MarriageMarried life is sadly not for everyone, especially for those who do spur of the moment decisions to walk down the aisle. Well, it could work out for some, but statistics support that a lot of these kinds of marriages just end in divorce. In the first place, divorce is not and should not be the primary recourse for marital problems. It should be the last option when every other option was already exhausted. Think about this: If people who waited and planned for their married life still encounter rough spots along the way, what makes you think that anything short of the right time and the right preparation will yield better results?

If you are thinking about getting married, this post is not intended to discourage you. No. This is meant to inspire you, to inform you about what lies ahead with the hopes that you will then take the necessary steps to ensure that the marriage that you are going to have will not be just another number to add to the surveys of those who tried but failed.

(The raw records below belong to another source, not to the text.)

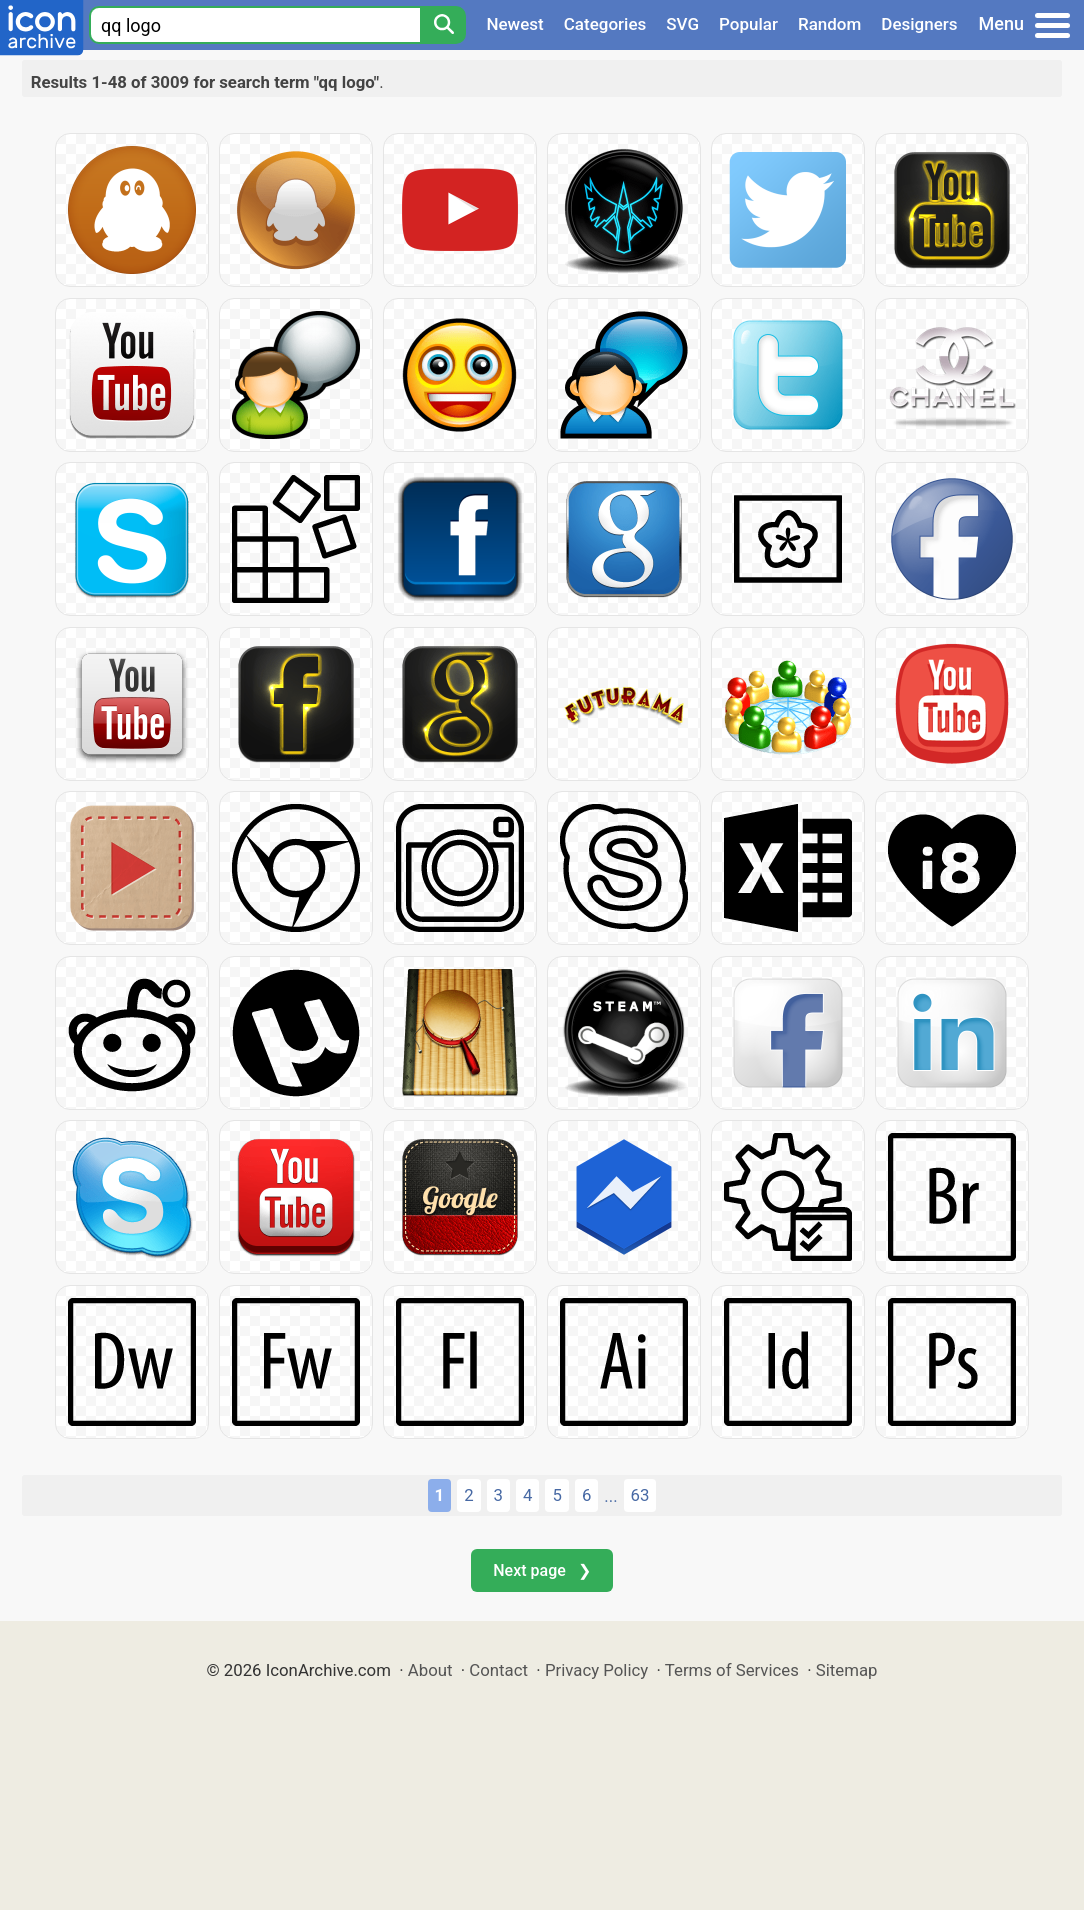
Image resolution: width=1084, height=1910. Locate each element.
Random (829, 24)
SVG (682, 24)
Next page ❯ (541, 1570)
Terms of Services (732, 1670)
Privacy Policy (596, 1670)
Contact (498, 1670)
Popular (748, 24)
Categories (605, 24)
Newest (514, 24)
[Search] (443, 25)
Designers (919, 24)
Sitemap (847, 1670)
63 (640, 1495)
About (430, 1670)
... (610, 1496)
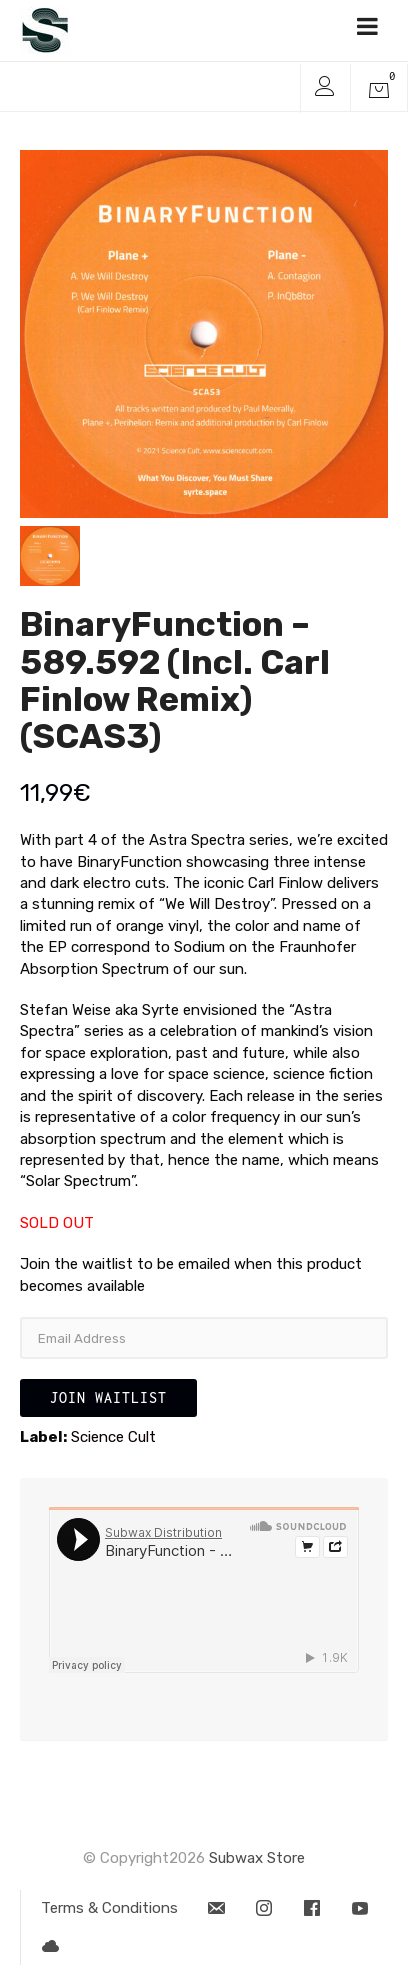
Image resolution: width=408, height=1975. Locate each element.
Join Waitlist (108, 1397)
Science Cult (113, 1437)
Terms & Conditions (109, 1908)
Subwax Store (257, 1858)
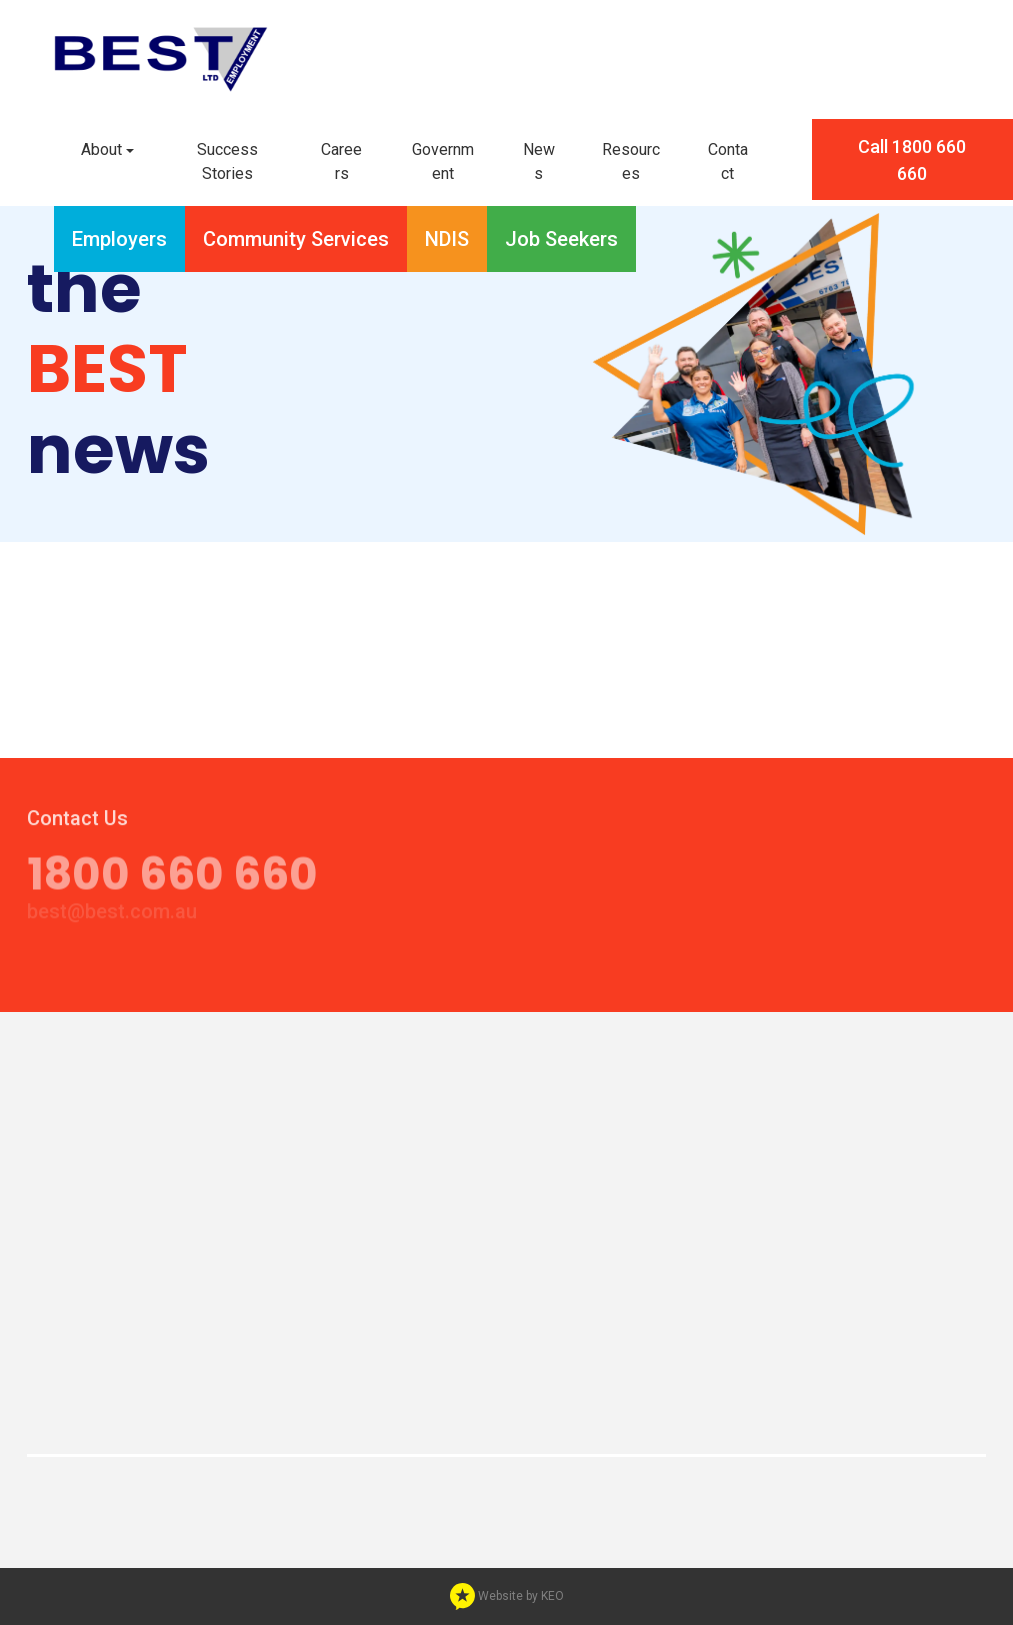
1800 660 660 (172, 866)
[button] (107, 150)
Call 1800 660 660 (912, 160)
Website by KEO (507, 1596)
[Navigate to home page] (161, 57)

There is actually one aspect similar in all kinds of relationships that has to be particularly nurtured between couples, specifically married ones. This is the aspect of communication. As early as before getting married, assess your and your partner’s way of communicating with one another. Do the both of you talk in a constructive manner? Can you say the things you want to say without having to consider a million times before you actually do? What are communication patterns that seem to do more harm than good?

The way you interact with each other at present will determine the kind of relationship that you will have as husband and wife. Take it from a lot of licensed marriage and family therapists’ experience, a lot of the couples who walked in and out of their offices all had (or have) the same, prominent problem:  dysfunctional communication. Do not bank on the hope that things will get better once you get married because you will face a lot of different—and difficult—problems with your spouse then. Working on having a way to resolve your issues through effective communication channels will spell a great deal in keeping the marriage together.

In case you are unable to make ends meet at present, do not lose hope. This does not mean that you are never going to get along. This is only evidence of how limited your knowledge is on how to resolve certain issues. Luckily, counseling is highly advised of two individuals who decide to get married. There are licensed marriage and family therapists who are available to guide you through the different methods of getting to know yourself and your partner more. Do not think of counselling as something that happens only when problems are already present and are getting out of hand. Think of this as a preparation, a phase of conditioning, and a declaration that you are taking the decision of getting married and what it entails seriously.

Though therapists have a lot to offer, they can only do so little when a couple has each decided to close their minds to reason and understanding. One long-standing barrier to communication is having no communication at all. Make sure that you do not reach the point where talking things over only makes things worse. Start assessing which areas of your life need to be worked on now and proceed from there. If you feel that something is beyond your capacity, seek therapeutic help. More heads are better than one anyway.